◆ REQUIREMENT ◆
Reproduce every record below exactly, with the pictures left out.

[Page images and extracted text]
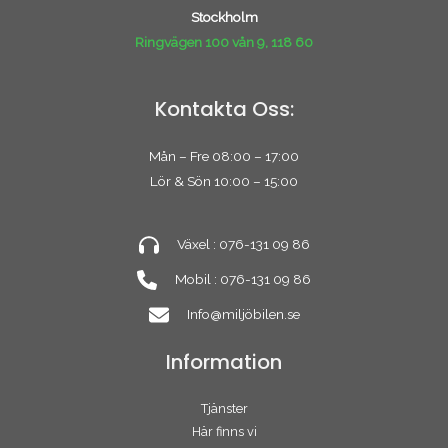
Stockholm
Ringvägen 100 vån 9, 118 60
Kontakta Oss:
Mån – Fre 08:00 – 17:00
Lör & Sön 10:00 – 15:00
Växel : 076-131 09 86
Mobil : 076-131 09 86
Info@miljöbilen.se
Information
Tjänster
Här finns vi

◆ RESULT FOR THIS TASK ◆
Stockholm
Ringvägen 100 vån 9, 118 60
Kontakta Oss:
Mån – Fre 08:00 – 17:00
Lör & Sön 10:00 – 15:00
Växel : 076-131 09 86
Mobil : 076-131 09 86
Info@miljöbilen.se
Information
Tjänster
Här finns vi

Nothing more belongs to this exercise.